Howard HANSON (1896-1981)
Howard Hanson conducts Howard Hanson
CD 1

Merry Mount Suite (1933) [15:46]
Mosaics (1958) [12:45]
For the First Time (1962) [20:30]**
Piano Concerto Op.36 (1948) [20:14]
CD 2

The Composer Talks - Howard Hanson discusses his music:-
Introduction - the four orchestral colours [3:26]
Merry Mount Suite (1933) - How does a composer write for orchestra; Pitch spectrum and the colours of the orchestra [30:32]
Mosaics (1958) - How the colours of music influence musical form in the composer’s mind [24:33]
For the First Time (1962) - Musical sound. Using the tonal vocabulary of music to describe the impression [19:55]
CD 3

Symphony No. 1 in E minor Op. 21 Nordic (1923) [26:42]
Symphony No. 2 Op. 30 Romantic (1930) [27:54]
The Song of Democracy (1957) [12:04]
CD 4

Symphony No.3 (1943) [33:!2]
Elegy in Memory of My Friend Serge Koussevitzky, Op.44 (1956) [11:21]
The Lament for Beowulf (1925) [12:38]*
Alfred Mouledous (piano)
Eastman School of Music Chorus/Dr Herman H Genhart *
Eastman-Rochester Orchestra
Eastman Philharmonia**
Eastman-Rochester Symphony Orchestra/Howard Hanson
rec. Eastman Theatre Rochester, New York. 1957-1965. ADD
from Mercury LPs: SR90175 (Merry Mount); SR90267 (Mosaics); SR90357 (First Time); SR90430 (Piano Concerto); SR90165 (Symphony 1); SR90192 (Symphony 2); SR90150 (Democracy); SR90449 (Symphony 3); SR90150 (Elegy); SR90192 (Beowulf). stereo
MERCURY LIVING PRESENCE 475 6867 4 MM4 [4 CDs: 69:10 + 78:36 + 66:39 + 62:14]

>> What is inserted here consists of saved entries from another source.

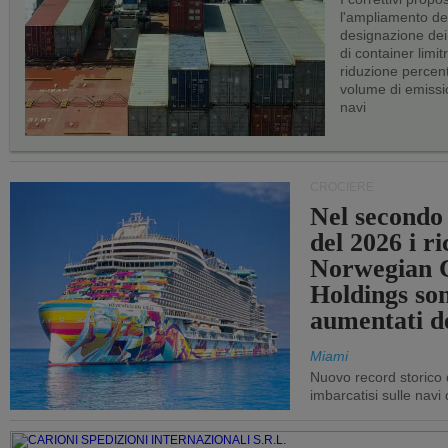
l'ampliamento dei 
designazione dei 
di container limitr
riduzione percent
volume di emissi
navi
CROCIERE
Nel secondo
del 2026 i ri
Norwegian C
Holdings so
aumentati d
Miami
Nuovo record storico 
imbarcatisi sulle navi d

The composer Howard Hanson and Hollywood moghul Darryl F Zanuck have something in common. They were both born, with Zanuck six years the younger, in Wahoo, Nebraska. Hanson came of second-generation Swedish-American parents while Zanuck was the son of a hotel owner. Neither stayed long in Wahoo. While Hanson may not have lingered long in Wahoo his home town have honoured him by restoring the family home at 12th and Linden Streets as a visitor centre which is open June-August, Sundays 2-4 p.m. or by appointment. 402-443-4217. Hanson studied at Wahoo’s Luther College and received a diploma in 1911. Zanuck died in Palm Springs in 1979 and Hanson in Rochester NY in 1981. Zanuck was pretty well universally known certainly among English-speaking cinema-going people. Hanson for a while, from the 1930s to the 1950s, was among the most famous of concert hall composers in the USA. Regrettably his music has made little headway outside the States.

The first CD in this invaluable set plays complete the three works analysed by the composer on CD2 and also adds the Piano Concerto.

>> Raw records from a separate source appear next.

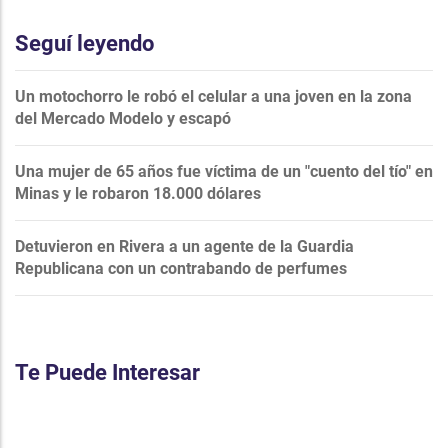
Seguí leyendo
Un motochorro le robó el celular a una joven en la zona
del Mercado Modelo y escapó
Una mujer de 65 años fue víctima de un "cuento del tío" en
Minas y le robaron 18.000 dólares
Detuvieron en Rivera a un agente de la Guardia
Republicana con un contrabando de perfumes
Te Puede Interesar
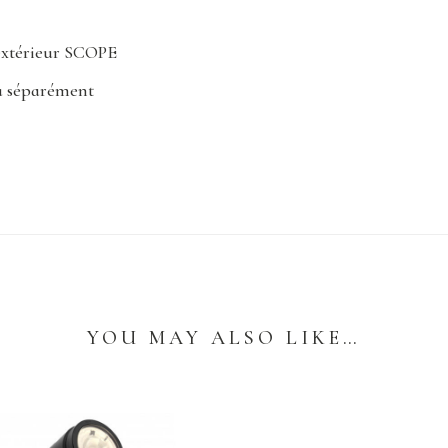
 extérieur SCOPE
u séparément
YOU MAY ALSO LIKE…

In the magniloquent language of the first two symphonies the Merry Mount suite's overture is opulent with gongs and whooping and tolling horns. The ambience established announces the ungovernable passion that pulses through this opera. The Children's Dance is bright, Petrushka-like and ends headlong at full tilt. The Love Duet draws on the same language and throbbing romance as that of the Second Symphony. Like The Children's Dance, the Prelude to Act II builds quickly from innocence to a rapturous Russian insistence and a melody worthy of Borodin and Balakirev. The Maypole Dances look back to Olde English greenswards (much of this could at first be by Holst) but the rhythmic patterning is soon transformed into something more Slavonic, sometimes more Sibelian and corybantic as at 4:12 (tr. 4).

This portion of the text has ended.